Limitations of Use

The safety and efficacy of PEDMARK have not been established when administered following cisplatin infusions longer than 6 hours. PEDMARK may not reduce the risk of ototoxicity when administered following longer cisplatin infusions, because irreversible ototoxicity may have already occurred.

2.1 Important Dosing Information

PEDMARK is not substitutable with other sodium thiosulfate products.

Ensure serum sodium level is within normal range prior to initiating PEDMARK [see Warnings and Precautions (5.2)].

2.2 Recommended Dosage and Administration

The recommended dose of PEDMARK is based on surface area according to actual body weight as summarized in Table 1.

Administer PEDMARK as an intravenous infusion over 15 minutes, following cisplatin infusions that are 1 to 6 hours in duration [see Indications and Usage (1)].

Infuse PEDMARK as described below to minimize the potential interference with the antitumor activity of cisplatin [see Clinical Pharmacology (12.1), Clinical Studies (14)].

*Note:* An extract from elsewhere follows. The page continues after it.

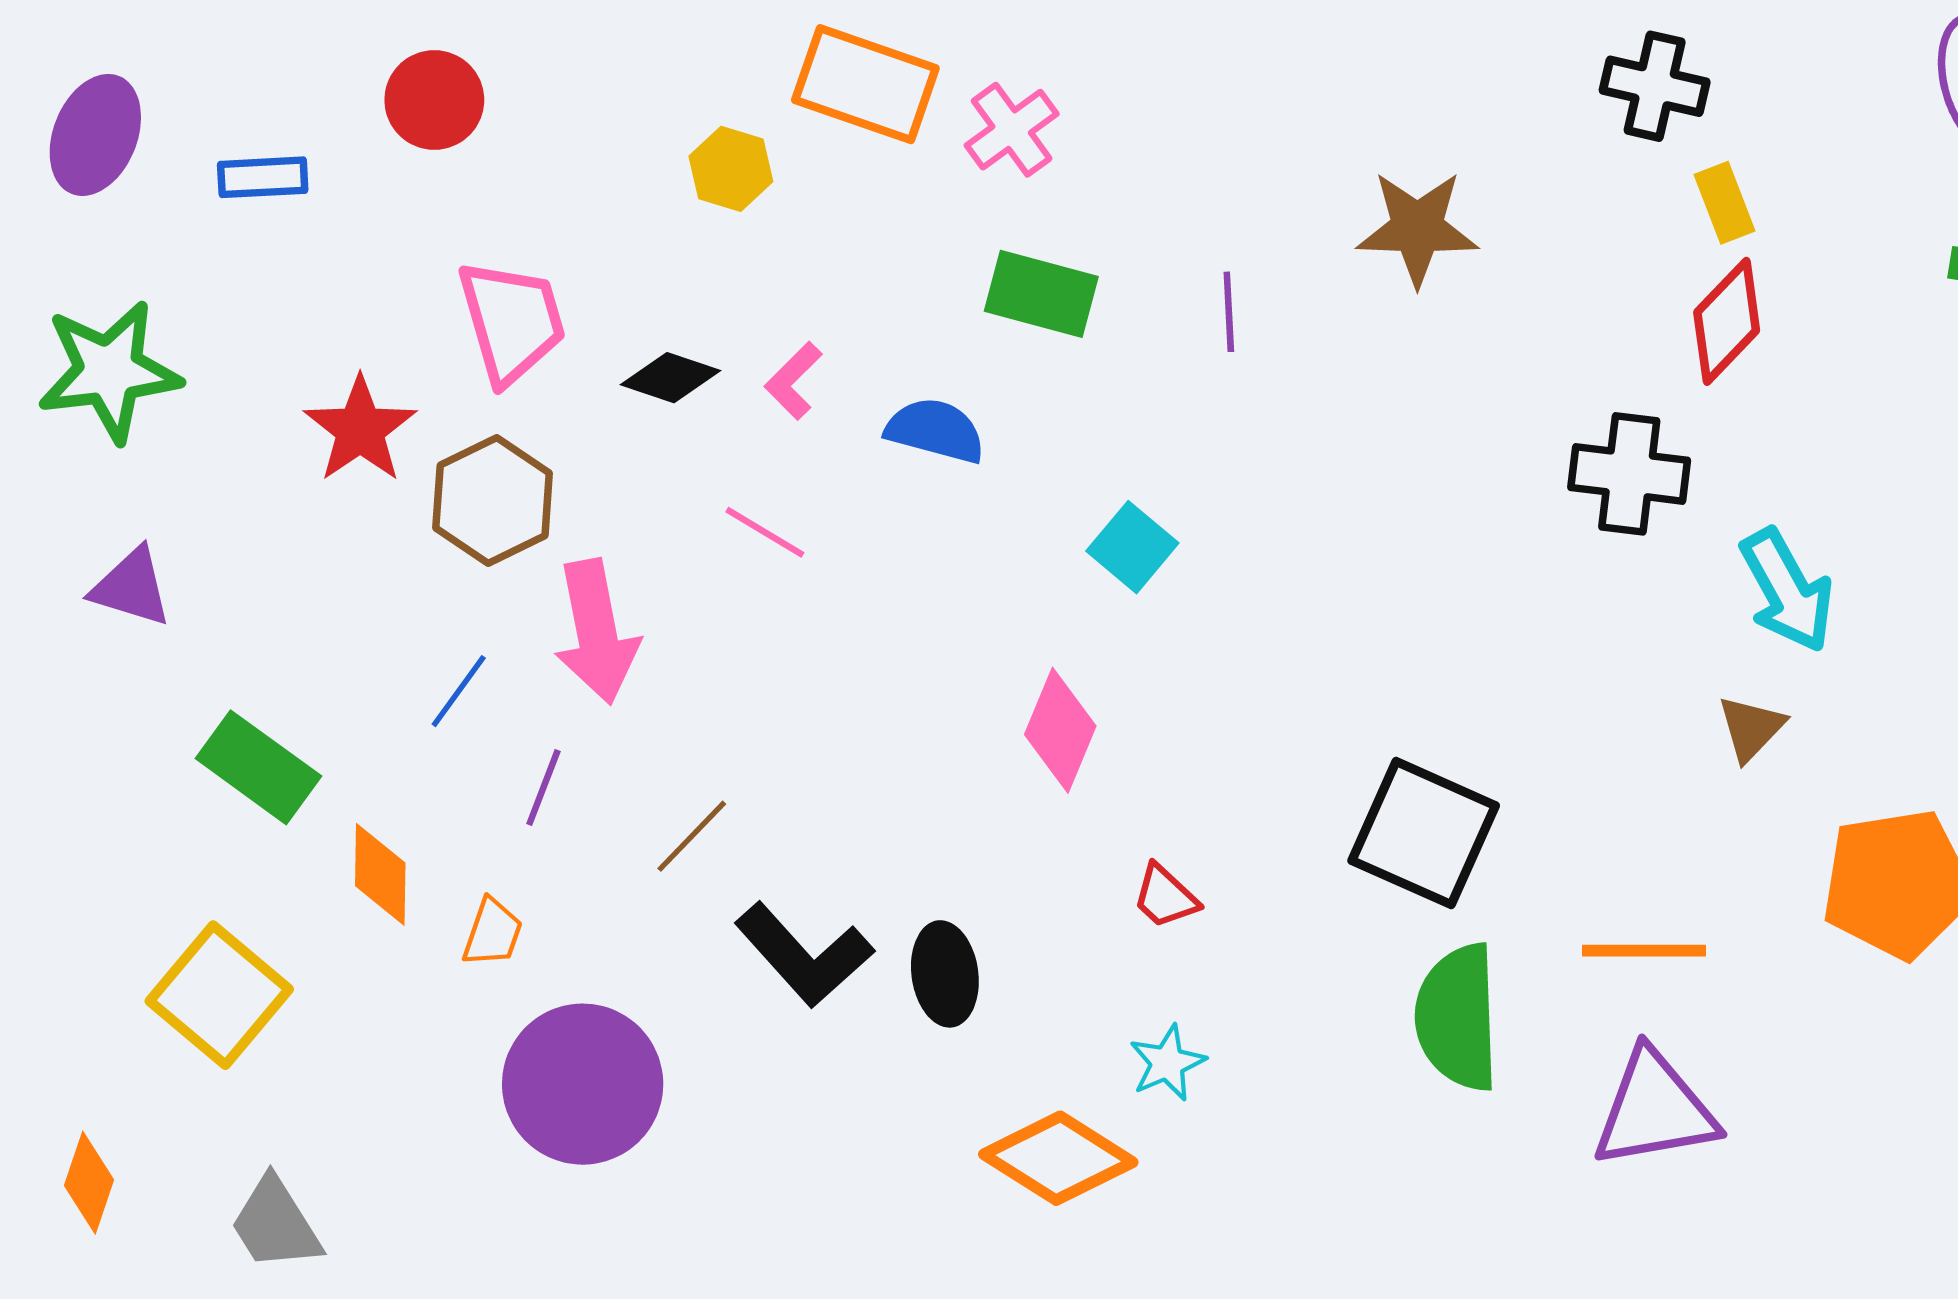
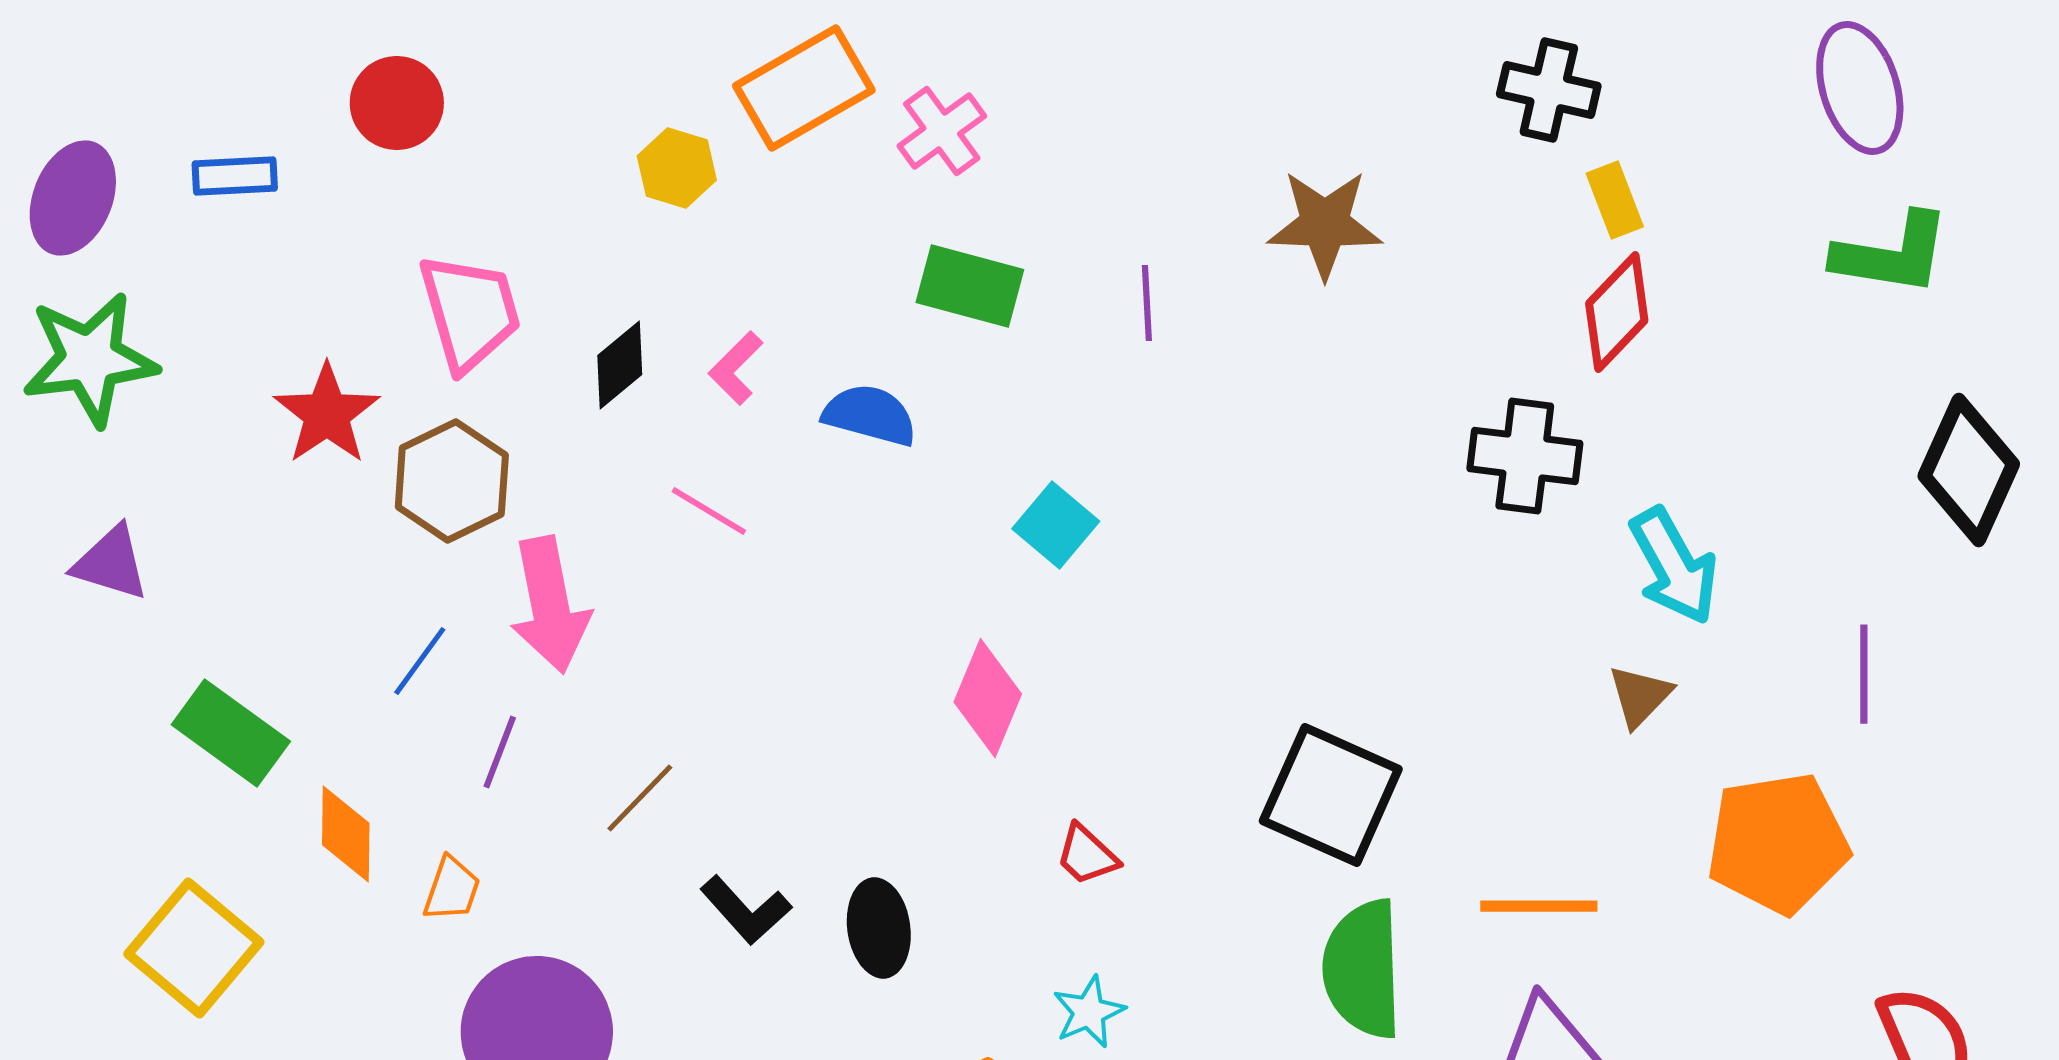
orange rectangle: (865, 84) -> (804, 88), turned -49
purple ellipse: (95, 135) -> (73, 198), moved
black diamond: (671, 378) -> (620, 365), turned -58
black L-shape: (804, 955) -> (746, 910), size x0.7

• Administer PEDMARK 6 hours after completion of a cisplatin infusion.
• For multiday cisplatin regimens, administer PEDMARK 6 hours after completion of each cisplatin infusion and at least 10 hours before the next cisplatin infusion. Do not administer PEDMARK if the next cisplatin infusion is scheduled to begin in less than 10 hours [see Clinical Pharmacology (12.3), Clinical Studies (14)].

2.3 Recommended Premedications

Administer antiemetics before each PEDMARK infusion [see Warnings and Precautions (5.3)].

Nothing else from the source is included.